Field-Strength/Sequences
1.5T/cine, DENSE, T1 mapping, ECV, LGE.
Assessment
Two observers assessed segmental percentage LGE extent, presence of microvascular obstruction (MVO), circumferential and radial strain with DENSE and feature-tracking, T1 relaxation times, and ECV.
Statistical Tests
Normality was tested using the Shapiro–Wilk test. Skewed distributions were analyzed utilizing Mann–Whitney or Kruskal–Wallis tests and normal distributed data using independent t-tests. Diagnostic cutoff values were identified using the Youden index. The difference in area under the curve was compared using the z-statistic.
Results
Segmental circumferential strain with DENSE was associated with the extent of infarction ≥50% (AUC [95% CI], cutoff value = 0.9 [0.8, 0.9], −10%) similar to ECV (AUC = 0.8 [0.8, 0.9], 37%) (P = 0.117) and superior to feature-tracking circumferential strain (AUC = 0.7[0.7, 0.8], −19%) (P < 0.05).
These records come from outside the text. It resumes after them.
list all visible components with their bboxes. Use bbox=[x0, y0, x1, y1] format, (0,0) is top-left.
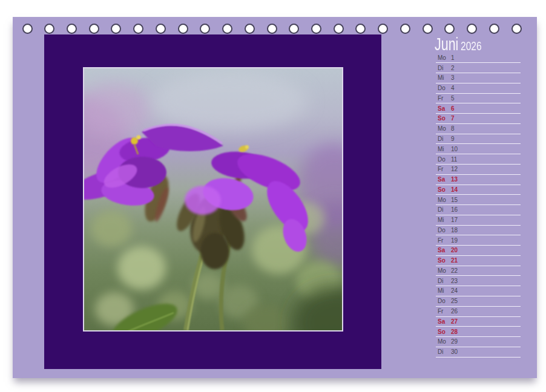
calendar-day-row: Di9 bbox=[436, 134, 521, 145]
binding-hole-icon bbox=[22, 24, 33, 34]
binding-hole-icon bbox=[44, 24, 54, 34]
binding-hole-icon bbox=[511, 24, 522, 34]
binding-hole-icon bbox=[67, 24, 77, 34]
weekday-label: So bbox=[438, 329, 451, 335]
calendar-day-row: Mi10 bbox=[436, 144, 521, 154]
calendar-day-row: Fr5 bbox=[436, 94, 521, 104]
date-number: 25 bbox=[451, 298, 458, 304]
date-number: 24 bbox=[451, 288, 458, 294]
calendar-day-row: Di30 bbox=[436, 347, 521, 358]
calendar-day-row: Mo8 bbox=[436, 124, 521, 134]
weekday-label: Mi bbox=[438, 75, 451, 81]
calendar-day-row: Sa13 bbox=[436, 175, 521, 185]
weekday-label: Mo bbox=[438, 126, 451, 132]
date-number: 3 bbox=[451, 75, 455, 81]
calendar-day-row: Di16 bbox=[436, 205, 521, 215]
calendar-day-row: Di23 bbox=[436, 276, 521, 286]
weekday-label: So bbox=[438, 116, 451, 122]
binding-hole-icon bbox=[467, 24, 477, 34]
binding-hole-icon bbox=[400, 24, 410, 34]
binding-hole-icon bbox=[444, 24, 455, 34]
weekday-label: Do bbox=[438, 157, 451, 163]
date-number: 28 bbox=[451, 329, 458, 335]
date-number: 21 bbox=[451, 258, 458, 264]
date-number: 11 bbox=[451, 157, 457, 163]
weekday-label: Di bbox=[438, 278, 451, 284]
calendar-day-row: Do11 bbox=[436, 154, 521, 165]
day-rows: Mo1Di2Mi3Do4Fr5Sa6So7Mo8Di9Mi10Do11Fr12S… bbox=[436, 53, 521, 358]
calendar-card: Juni2026 Mo1Di2Mi3Do4Fr5Sa6So7Mo8Di9Mi10… bbox=[13, 17, 537, 378]
weekday-label: Fr bbox=[438, 96, 451, 102]
weekday-label: Do bbox=[438, 85, 451, 91]
weekday-label: Mo bbox=[438, 197, 451, 203]
calendar-day-row: Mo15 bbox=[436, 195, 521, 205]
date-number: 22 bbox=[451, 268, 458, 274]
date-number: 23 bbox=[451, 278, 458, 284]
date-number: 29 bbox=[451, 339, 458, 345]
binding-hole-icon bbox=[423, 24, 433, 34]
calendar-day-row: So28 bbox=[436, 327, 521, 337]
calendar-day-row: Fr26 bbox=[436, 307, 521, 317]
weekday-label: Do bbox=[438, 298, 451, 304]
calendar-day-row: So7 bbox=[436, 114, 521, 124]
weekday-label: Fr bbox=[438, 166, 451, 172]
binding-hole-icon bbox=[311, 24, 321, 34]
date-number: 5 bbox=[451, 96, 455, 102]
binding-hole-icon bbox=[89, 24, 99, 34]
calendar-day-row: Mo22 bbox=[436, 266, 521, 276]
calendar-day-row: Sa27 bbox=[436, 317, 521, 327]
weekday-label: Di bbox=[438, 349, 451, 355]
weekday-label: Sa bbox=[438, 247, 451, 253]
calendar-day-row: Mo1 bbox=[436, 53, 521, 64]
binding-hole-icon bbox=[245, 24, 255, 34]
binding-hole-icon bbox=[378, 24, 388, 34]
weekday-label: Mo bbox=[438, 339, 451, 345]
photo-frame bbox=[44, 34, 381, 369]
weekday-label: Mo bbox=[438, 55, 451, 61]
binding-hole-icon bbox=[178, 24, 188, 34]
date-number: 9 bbox=[451, 136, 455, 142]
date-number: 20 bbox=[451, 247, 458, 253]
year-label: 2026 bbox=[461, 39, 482, 53]
calendar-day-row: Fr19 bbox=[436, 235, 521, 246]
calendar-day-row: Sa20 bbox=[436, 246, 521, 256]
binding-hole-icon bbox=[267, 24, 277, 34]
weekday-label: Di bbox=[438, 65, 451, 71]
binding-hole-icon bbox=[200, 24, 210, 34]
date-number: 12 bbox=[451, 166, 458, 172]
binding-hole-icon bbox=[334, 24, 344, 34]
weekday-label: Do bbox=[438, 227, 451, 234]
flower-photo bbox=[83, 67, 343, 332]
month-label: Juni bbox=[435, 34, 458, 54]
date-number: 18 bbox=[451, 227, 458, 234]
calendar-day-row: So14 bbox=[436, 185, 521, 195]
weekday-label: Fr bbox=[438, 309, 451, 315]
date-number: 10 bbox=[451, 146, 458, 152]
binding-hole-icon bbox=[133, 24, 143, 34]
calendar-day-row: So21 bbox=[436, 256, 521, 266]
date-number: 14 bbox=[451, 187, 458, 193]
weekday-label: Mi bbox=[438, 146, 451, 152]
date-number: 16 bbox=[451, 207, 458, 213]
date-number: 13 bbox=[451, 177, 458, 183]
weekday-label: Di bbox=[438, 207, 451, 213]
weekday-label: Fr bbox=[438, 238, 451, 244]
date-number: 17 bbox=[451, 217, 458, 223]
date-number: 4 bbox=[451, 85, 455, 91]
weekday-label: Mo bbox=[438, 268, 451, 274]
date-number: 15 bbox=[451, 197, 458, 203]
calendar-day-row: Mi3 bbox=[436, 73, 521, 83]
date-number: 26 bbox=[451, 309, 458, 315]
binding-hole-icon bbox=[222, 24, 232, 34]
calendar-title: Juni2026 bbox=[435, 36, 482, 53]
date-number: 8 bbox=[451, 126, 455, 132]
binding-hole-icon bbox=[111, 24, 121, 34]
calendar-day-row: Mo29 bbox=[436, 337, 521, 347]
date-number: 2 bbox=[451, 65, 455, 71]
calendar-day-row: Mi17 bbox=[436, 215, 521, 226]
weekday-label: Mi bbox=[438, 217, 451, 223]
calendar-day-row: Di2 bbox=[436, 63, 521, 73]
weekday-label: Di bbox=[438, 136, 451, 142]
flower-photo-illustration bbox=[84, 68, 342, 330]
weekday-label: Sa bbox=[438, 177, 451, 183]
For the detection of segmental infarction ≥75%, circumferential strain with DENSE (AUC = 0.9 [0.8, 0.9], −10%) was noninferior to ECV (AUC = 0.8 [0.7, 0.9], 42%) (P = 0.132) and superior to feature-tracking (AUC = 0.7 [0.7, 0.8], −13%) (P < 0.05). For MVO detection, circumferential strain with DENSE (AUC = 0.8 [0.8, 0.9], −12%) was superior to ECV (AUC = 0.8 [0.7, 0.8] 34%) (P < 0.05) and feature-tracking (AUC = 0.7 [0.6, 0.7] −21%) (P < 0.05).
Data Conclusion
Circumferential strain with DENSE is a functional measure of infarct severity and may remove the need for gadolinium contrast agents in some circumstances.
Level of Evidence
2
Technical Efficacy Stage
5 J. MAGN. RESON. IMAGING 2020;52:1722–1731.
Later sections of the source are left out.